Abaddon! My Lord, Abaddon! He sent out a desperate silent call. For a terrible instant Oriax dropped like a stone as his wings refused to obey, then a pair of glowing red eyes flicked open inside his head. Oriax screamed as a line of flame shot through his head and along the chain that bound him to the creature in the river. He clutched his head in agony as the pain intensified, searing the back of his eyeballs, plunging into the river beast’s brain.

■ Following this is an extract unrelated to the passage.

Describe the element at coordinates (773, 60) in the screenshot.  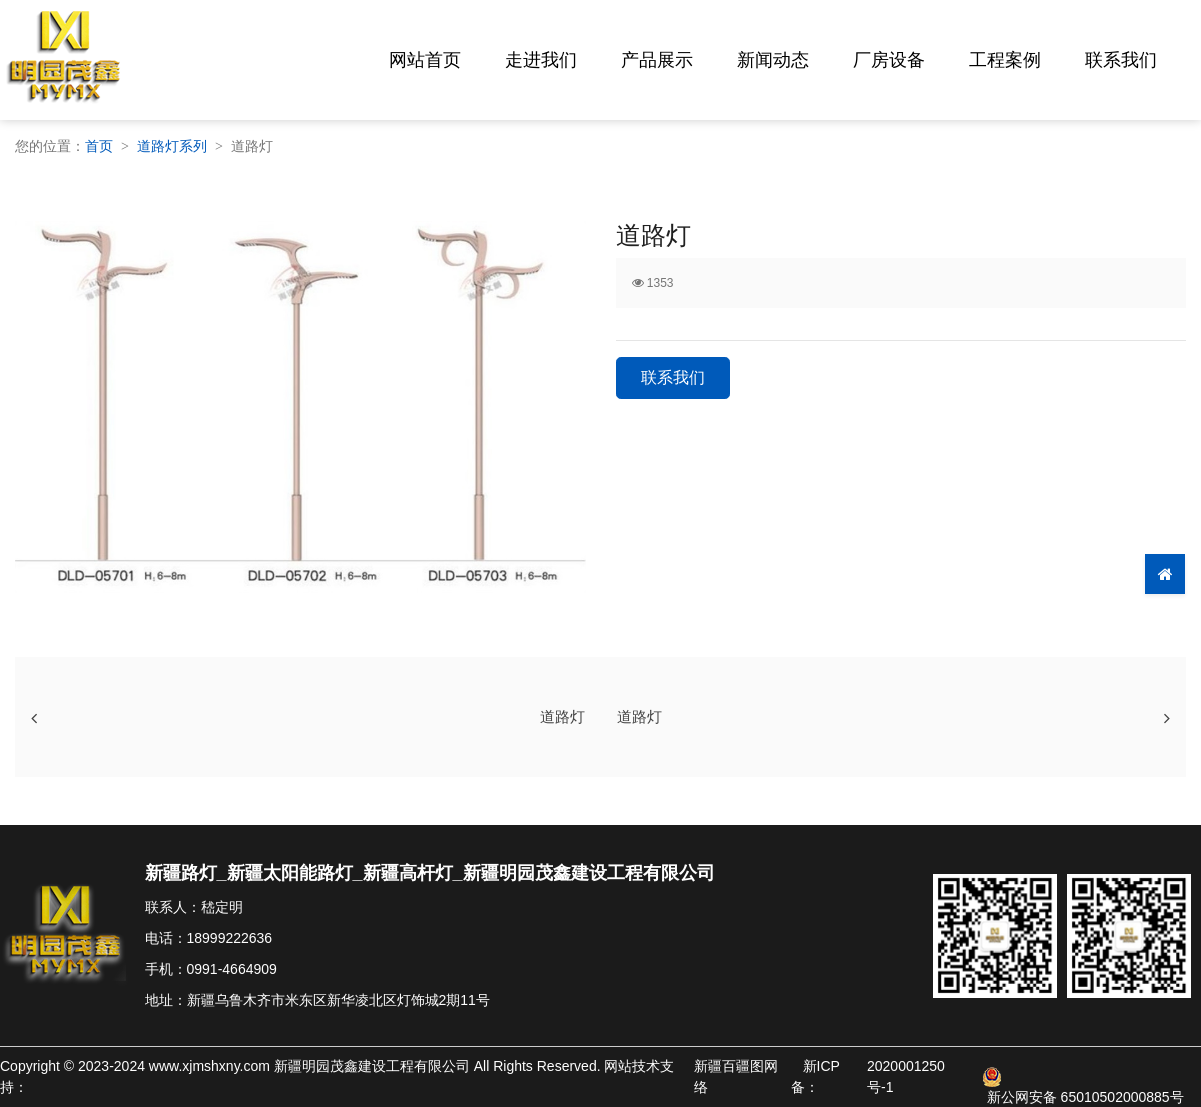 I see `新闻动态` at that location.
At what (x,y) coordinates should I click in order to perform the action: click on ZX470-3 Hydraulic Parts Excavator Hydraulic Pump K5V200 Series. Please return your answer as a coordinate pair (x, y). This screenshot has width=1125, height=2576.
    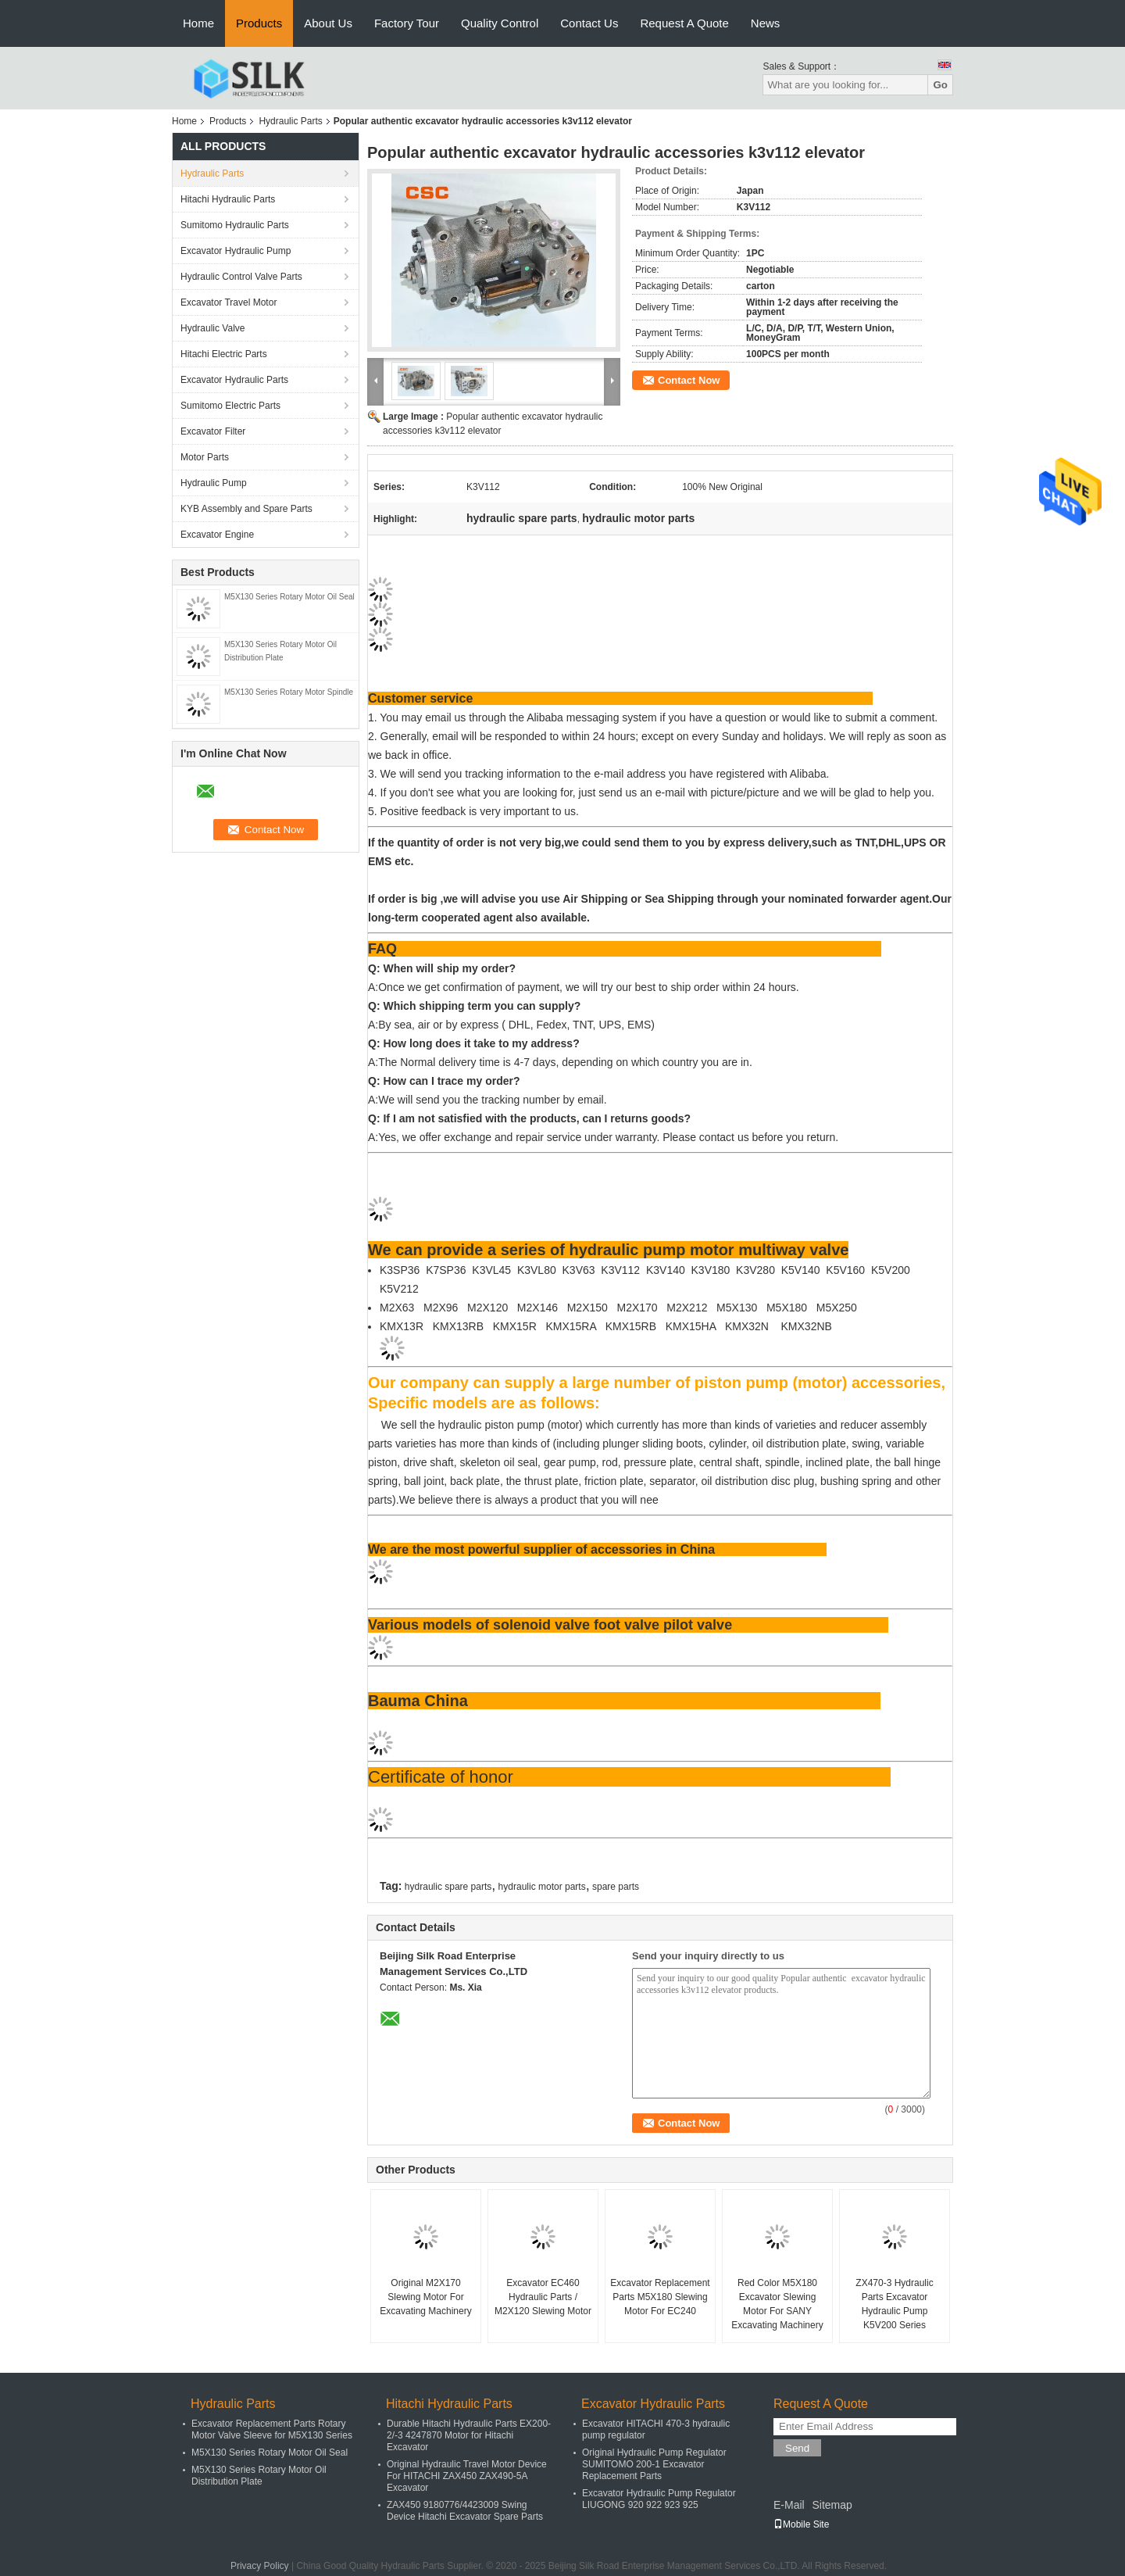     Looking at the image, I should click on (894, 2304).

In a hiss of steam the river erupted, and a pale, deathly white belly rolled briefly into sight before it sank back into the depths. Abaddon withdrew his red-hot needles from Oriax’s head. The demon’s wings sprang open and bore him upwards, away from the filthy river. With a sigh of gratitude, Oriax opened his eyes.
The pain, when it struck, caught him unawares, with a force so violent that his vision went black and his heart faltered, the pressure on his thorax crushing the life’s breath out of him.
Do not fail me, worm! Abaddon hissed into the flailing demon’s consciousness and, with a dismissive snort, left him.